Dal laboratorio di Lomazzo fuoriuscirono anche tutti i progetti internazionali degli ultimi anni, oggi conservati nel vasto Archivio della Fondazione Somaini. Molti di essi sono raccolti nella mostra Oltre la scultura: la città presso la Fondazione, curata da Luisa Somaini con Fulvio Irace, il cui punto di forza è l’allestimento strategico, ideato proprio per accogliere il visitatore fin dentro l’opera di Somaini, come per invitarlo a inoltrarsi nelle insenature della materia, in una esperienza immersiva allo stesso tempo fisica e mentale. Nella forma più compiuta del dialogo tra scultura e architettura trovano spazio il fascino di Somaini per il sottosuolo, tema declinato in vari studi per le metropolitane; i fotomontaggi delle gigantesche sculture metropolitane annidate fra i palazzi di New York, Düsseldorf e Duisburg; le Spine Verdi del Giardino Verticale (termine coniato nel 1972, benché oggi ci faccia pensare a ben altri riferimenti) destinato alla periferia nord di Milano per promuovere l’urgenza di ricorrere nell’edilizia a soluzioni più legate al verde, e molto altro ancora.

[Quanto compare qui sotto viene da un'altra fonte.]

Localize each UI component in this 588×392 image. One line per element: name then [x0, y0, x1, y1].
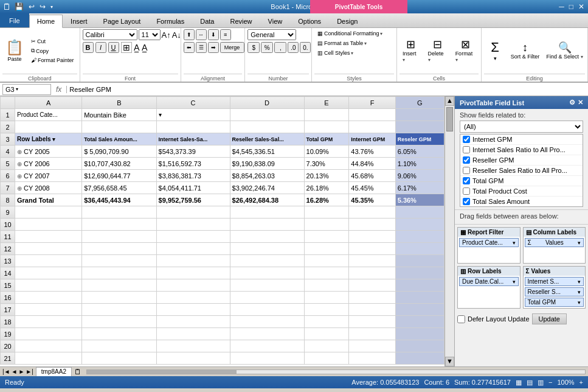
- cell-g1[interactable]: [395, 109, 444, 121]
- horiz-scroll-thumb[interactable]: [87, 370, 237, 374]
- cell-e6[interactable]: 20.13%: [304, 170, 349, 182]
- row-labels-zone[interactable]: ▥ Row Labels Due Date.Cal... ▾: [457, 266, 521, 309]
- cell-a7[interactable]: ⊕ CY 2008: [15, 182, 82, 194]
- zoom-in-btn[interactable]: +: [579, 379, 583, 386]
- col-header-g[interactable]: G: [395, 97, 444, 109]
- internet-s-chevron[interactable]: ▾: [578, 279, 581, 285]
- copy-button[interactable]: ⧉ Copy: [28, 46, 77, 55]
- vertical-scrollbar[interactable]: ▲ ▼: [444, 96, 454, 366]
- field-checkbox-total-gpm[interactable]: [463, 177, 470, 184]
- cell-b1[interactable]: Mountain Bike: [82, 109, 156, 121]
- horiz-scrollbar[interactable]: [86, 369, 586, 374]
- border-button[interactable]: ⊞: [121, 42, 132, 53]
- column-labels-item-values[interactable]: Σ Values ▾: [525, 238, 584, 247]
- font-name-select[interactable]: Calibri: [83, 29, 137, 40]
- cell-c8[interactable]: $9,952,759.56: [156, 194, 230, 206]
- conditional-formatting-btn[interactable]: ▦ Conditional Formatting ▾: [314, 29, 386, 38]
- autosum-btn[interactable]: Σ ▾: [484, 38, 506, 63]
- sheet-prev-btn[interactable]: ◄: [12, 368, 18, 375]
- update-button[interactable]: Update: [532, 313, 567, 324]
- field-item-total-product-cost[interactable]: Total Product Cost: [460, 186, 583, 197]
- cell-e5[interactable]: 7.30%: [304, 158, 349, 170]
- horiz-scroll-area[interactable]: [84, 367, 588, 376]
- tab-insert[interactable]: Insert: [63, 14, 95, 27]
- row-labels-item-due-date[interactable]: Due Date.Cal... ▾: [459, 277, 519, 286]
- scroll-thumb[interactable]: [446, 107, 453, 131]
- qat-undo[interactable]: ↩: [27, 2, 36, 11]
- cell-a6[interactable]: ⊕ CY 2007: [15, 170, 82, 182]
- decrease-decimal-btn[interactable]: 0.: [300, 42, 311, 53]
- currency-btn[interactable]: $: [247, 42, 260, 53]
- cell-f1[interactable]: [349, 109, 395, 121]
- field-checkbox-total-product-cost[interactable]: [463, 187, 470, 195]
- cell-g6[interactable]: 9.06%: [395, 170, 444, 182]
- col-header-a[interactable]: A: [15, 97, 82, 109]
- field-item-reseller-sales-ratio[interactable]: Reseller Sales Ratio to All Pro...: [460, 166, 583, 176]
- scroll-down-btn[interactable]: ▼: [445, 357, 454, 366]
- cell-f2[interactable]: [349, 121, 395, 133]
- col-header-f[interactable]: F: [349, 97, 395, 109]
- cell-e1[interactable]: [304, 109, 349, 121]
- cell-ref-arrow[interactable]: ▾: [16, 86, 18, 92]
- cell-a2[interactable]: [15, 121, 82, 133]
- cell-f6[interactable]: 45.68%: [349, 170, 395, 182]
- sort-filter-btn[interactable]: ↕ Sort & Filter: [508, 40, 542, 62]
- values-zone[interactable]: Σ Values Internet S... ▾ Reseller S... ▾…: [523, 266, 586, 309]
- scroll-track[interactable]: [445, 106, 454, 357]
- values-item-internet-s[interactable]: Internet S... ▾: [525, 277, 584, 286]
- align-center-btn[interactable]: ☰: [196, 42, 207, 53]
- cell-d8[interactable]: $26,492,684.38: [230, 194, 304, 206]
- cell-e7[interactable]: 26.18%: [304, 182, 349, 194]
- align-right-btn[interactable]: ➡: [208, 42, 219, 53]
- cell-g4[interactable]: 6.05%: [395, 145, 444, 158]
- percent-btn[interactable]: %: [261, 42, 273, 53]
- cell-f4[interactable]: 43.76%: [349, 145, 395, 158]
- cell-c4[interactable]: $543,373.39: [156, 145, 230, 158]
- col-header-b[interactable]: B: [82, 97, 156, 109]
- sheet-next-btn[interactable]: ►: [18, 368, 24, 375]
- cell-g3[interactable]: Reseler GPM: [395, 133, 444, 145]
- pivot-settings-icon[interactable]: ⚙: [569, 99, 575, 107]
- close-btn[interactable]: ✕: [577, 2, 586, 11]
- cell-e4[interactable]: 10.09%: [304, 145, 349, 158]
- field-item-total-gpm[interactable]: Total GPM: [460, 176, 583, 186]
- show-fields-dropdown[interactable]: (All): [460, 121, 583, 133]
- tab-formulas[interactable]: Formulas: [148, 14, 192, 27]
- cell-g2[interactable]: [395, 121, 444, 133]
- qat-dropdown[interactable]: ▾: [49, 4, 54, 10]
- tab-options[interactable]: Options: [290, 14, 329, 27]
- format-btn[interactable]: ⊠ Format ▾: [452, 37, 479, 65]
- defer-checkbox[interactable]: [457, 315, 465, 323]
- align-left-btn[interactable]: ⬅: [184, 42, 195, 53]
- formula-display[interactable]: Reseller GPM: [66, 86, 586, 93]
- cell-d5[interactable]: $9,190,838.09: [230, 158, 304, 170]
- find-select-btn[interactable]: 🔍 Find & Select ▾: [544, 40, 585, 62]
- field-checkbox-internet-sales-ratio[interactable]: [463, 146, 470, 153]
- cell-b4[interactable]: $ 5,090,709.90: [82, 145, 156, 158]
- sheet-tab-tmp8aa2[interactable]: tmp8AA2: [36, 367, 72, 376]
- col-header-c[interactable]: C: [156, 97, 230, 109]
- view-normal-btn[interactable]: ▦: [516, 379, 522, 387]
- scroll-up-btn[interactable]: ▲: [445, 96, 454, 106]
- cell-e3[interactable]: Total GPM: [304, 133, 349, 145]
- cell-f3[interactable]: Internet GPM: [349, 133, 395, 145]
- qat-save[interactable]: 💾: [13, 2, 25, 11]
- cell-d3[interactable]: Reseller Sales-Sal...: [230, 133, 304, 145]
- align-bottom-btn[interactable]: ⬇: [208, 29, 219, 40]
- add-sheet-icon[interactable]: 🗒: [74, 368, 81, 376]
- tab-data[interactable]: Data: [192, 14, 222, 27]
- col-header-d[interactable]: D: [230, 97, 304, 109]
- values-item-total-gpm[interactable]: Total GPM ▾: [525, 298, 584, 307]
- cell-g7[interactable]: 6.17%: [395, 182, 444, 194]
- values-chevron[interactable]: ▾: [578, 240, 581, 246]
- number-format-select[interactable]: General: [247, 29, 296, 40]
- font-size-select[interactable]: 11: [139, 29, 161, 40]
- increase-decimal-btn[interactable]: .0: [288, 42, 299, 53]
- cell-b6[interactable]: $12,690,644.77: [82, 170, 156, 182]
- cell-d4[interactable]: $4,545,336.51: [230, 145, 304, 158]
- tab-review[interactable]: Review: [222, 14, 260, 27]
- cell-f5[interactable]: 44.84%: [349, 158, 395, 170]
- col-header-e[interactable]: E: [304, 97, 349, 109]
- italic-button[interactable]: I: [95, 42, 106, 53]
- cell-e8[interactable]: 16.28%: [304, 194, 349, 206]
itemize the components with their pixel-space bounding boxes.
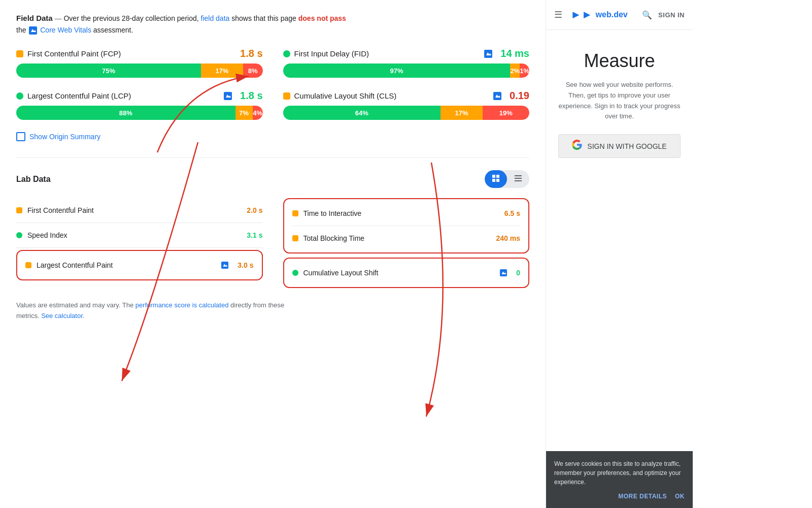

Visionario, come gran parte delle sue creazioni sempre in bilico fra realtà e utopia, è il progetto del giardino erotico/antropomorfico per il concorso parigino del Parc de La Villette, che si fonda sul rifiuto del format tradizionale del giardino ottocentesco gradevole, educato e regolare, in favore di una natura selvaggia ed esteticamente, ma anche socialmente, più conforme alla materia umana. Un discorso particolare è quello sulle città lombarde, a lui sempre molto care, Bergamo, Mantova e Como: ad esse Somaini dedicò sessioni di lavoro sistematiche e dettagliatissime, dando vita a progetti di orientamento sociale che con soluzioni audaci e originali affrontavano il dibattito su tematiche quali l’industrializzazione irresponsabile verso le comunità locali, la scomparsa e l’impoverimento delle periferie e i risvolti inquietanti dell’iper-infrastrutturazione a scapito dell’integrità del territorio. Progetti, visioni, idee solide come architetture del futuro che hanno fissato i termini di un manifesto tuttora coerente e più che mai urgente: “alla scultura ormai non resta come futuro che il campo urbano e sociale” perché “i limiti della scultura non sono né tecnici né poetici ma sociali e stanno nella fruizione”.